Finding Stillness

Our worlds seem to always be busy. Always going or distracted by our devices, constantly stimulated by really uninspiring stuff. I know for myself, personally, it’s very anxiety inducing.
There are really only two positives to social media for me. One is that I can see what my people are up to, which is really just a lazy way to “have a relationship” with them. Two is that I can see all different styles of art to help expand my creativity, which is the easy way to not go to art museums, or even learn from artists locally. Connecting and disconnecting have been hugely on my mind this last week. I have been out of the country and unless I’m at our place, or connected to wifi, my phone has only been my camera or a source of music. Do you remember the world when we left our homes and no one could reach us until we got back? The time of snail mail? Hand written letters? I realized this Christmas that kids don’t even write notes to each other in school anymore. I wrote a note to my son’s girlfriend and folded it all fun like I did when I wrote notes to my friends in school, she had no idea how to refold it. As a creative person that blows my mind. Is our world going to be only creating thru AI? If we aren’t teaching our children to do things on their own, use their hands, problem solve, what is that going to do to their brains down the road? Science has shown that learning new things is good for keeping our brains working. I’m terrified of dementia, and know that numbing my mental space is not productive for preventing that.
The Covid Era
I mean, what a crazy time right? Obviously that time period had lasting impacts on our kids, and how the world now operates. It is sad that a virus separated our community connections to a point I’m unsure it can be repaired. We are so disconnected from our neighbors, our families, really just humanity in general. Kinda makes me wonder, what the disconnecting factor was that allowed WWII to happen… Okay back to the positive.
One bright thing that came from all of that for me, it helped me to slow down a little bit. Finding joy in the quiet, not feeling like I needed to be in a hurry everywhere, aside from my job because we were so understaffed, helped me find some peace. I’ve said it before, everything I’ve experienced has brought me to here. I love hiking and before covid, I was very focused on finishing the grueling hike. How fast could I get my mile time to? Could I get out and back before dark? I missed so many of the little things. Now? I see the little snails, the micro mushrooms, the pretty swirls in ferns as they grow. Sure the exercise was great, and it still is, just differently. Slowing down on my hikes has not only helped me feel more connected to nature, but also more grounded and calm.
Finding the quiet
Snorkeling this last month has shown me that the still allows me to see more. If I am swimming thru looking at the rocky spots, sure, I’ll cover distance, but stopping, breathing, and waiting allows the fish to see I’m not a predator. They start venturing from their hiding spaces and getting back to fishy business. The still is when I get to see the most wonders of the sea.

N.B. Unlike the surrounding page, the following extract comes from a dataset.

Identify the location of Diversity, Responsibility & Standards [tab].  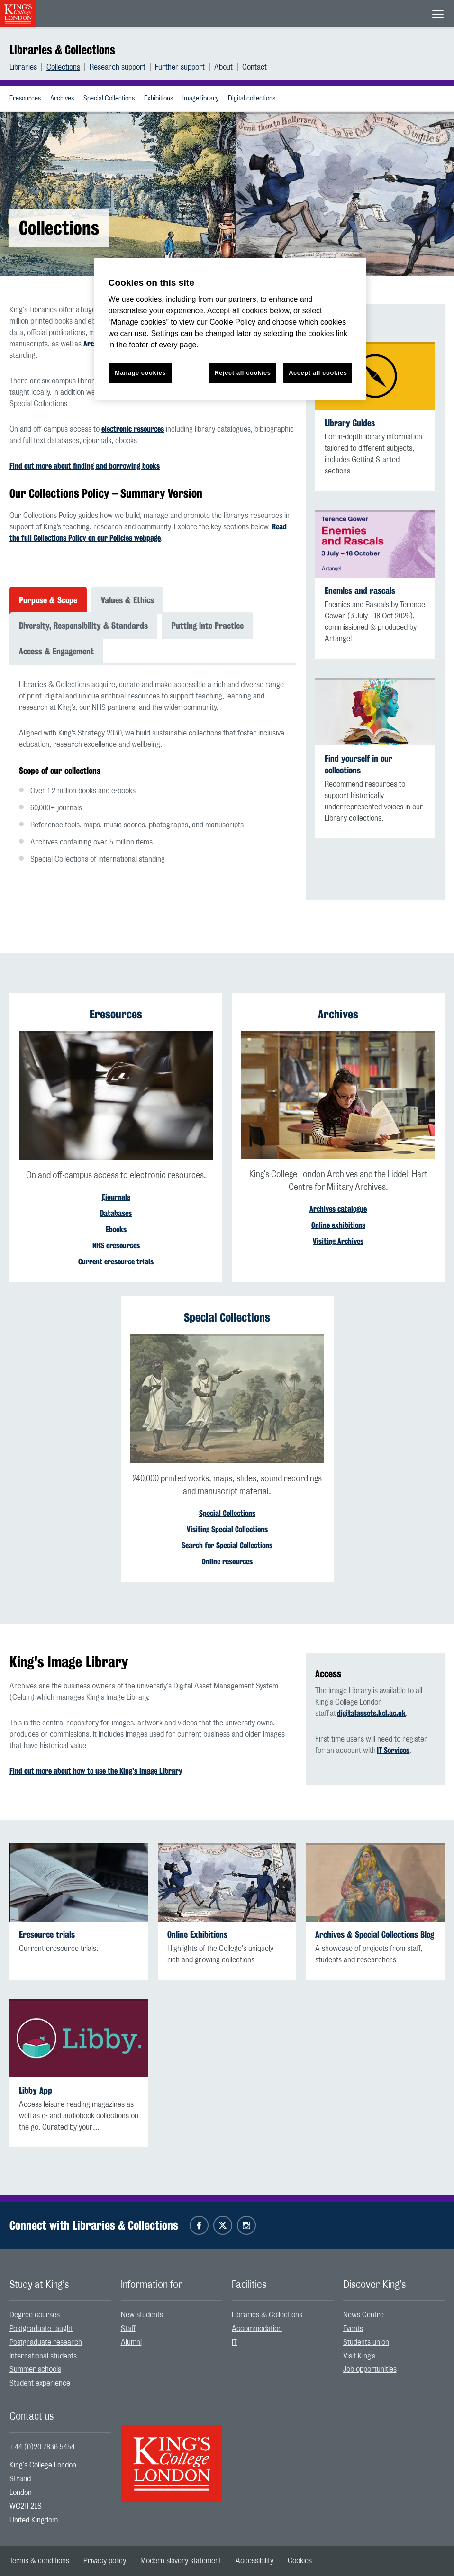
(83, 625).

I’ve been at the beach almost every morning here. It’s a 20 minute walk, holding hands, chatting, hearing the birds. Then it’s usually another hour on the beach, watching the waves, dancing with my poi, watching my love surf, and sitting with my thoughts. Then another 20 minutes back home. A day at home may not realistically allow such a large window to start the day, but it has been good for my soul to connect with my human, and to connect with myself. Even on our walks, taking it slow, and seeing the different kinds of flowers, and sea shells, rocks, little crabs. I’d miss those things if I tried to hurry there.
Investing in yourself is also a great way of slowing down. Read, learn something new, meditate, dance alone, journal, be creative. I’ve been focused on enjoying my surroundings here in Costa Rica, but intend to continue that push when I get home. Focusing on journaling in the mornings has been good for me, and pulling an affirmation card has been a great spark of internal reflection but also starting my day out with a positive mindset.
Challenge?
I’d like to encourage you to slow down and find the quiet again, with no distractions. Find time by yourself. Find time with your kids. Find time to connect to the person next to you in line. Find time to reflect and see what truly brings you joy.
Where is your favorite quiet place? Or something that has brought stillness and peace into your life?